The other thing about this film (I have mentioned it before) is how it presents the profession of lawers. The best scene to ilustrate the demeaning character of the film in this regard is the one when John Millton asks Kevin Lowmax why, he thinks, is he 'that fucking good'. Later, he explains that it is not the skill he acquired, not the things he learned, but the inborn quality received with genes that made him win. This pretty much reproduces the stereotype that lawers need to bad guys not shaped by social circumstances and morality but led by internal drives which tell them to fulfill their need of power. What's even worse, a lawer (or actually: lawers, because John has also a daughter who takes commercial cases, as opposed to criminal, Kevin's cases) is a devil's child. Not only his lawer. Not only a subordinate with the possibility to change his mind and walk away from the darkness. The are connected forever which dramatically changes the situation and de-equibalances hell-heaven relationship. Hence, a lawer is somehow obliged towards evilness, defender needs to be a badass. Although, at the end, Kevin rejects father's proposals, he needs to kill himself for things to get better. It leaves the viewer with the impression that a lawer will not escape the dark side till he's dead. Unpleasant.

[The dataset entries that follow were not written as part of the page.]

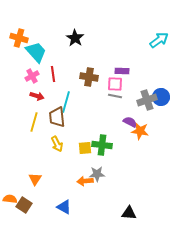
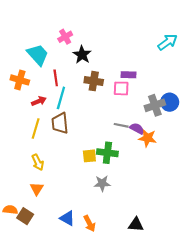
orange cross: (19, 38) -> (20, 80), moved
black star: (75, 38) -> (82, 55), moved
pink cross: (32, 76) -> (65, 37), moved
red arrow: (37, 96) -> (39, 101), turned -40
gray line: (115, 96) -> (121, 125), moved
cyan line: (66, 102) -> (61, 98), moved
yellow arrow: (57, 144) -> (38, 162), moved
orange arrow: (85, 181) -> (89, 223), moved, turned -112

It would be strange if the good wouldn't win in the film but I'd prefer it to win in more realistic manner. The film is generally cheesy and doesn't reach very deep. It delegates, however, devil to only one area of life - law, which is helpful if we think how many other issues could have been degradeted by him. He could have whispered into people's ears and suggest to committ sins. Instead he 'just' jurks off judges.
Are law chambers the habitat of devil? Maybe, but it is all about free will then.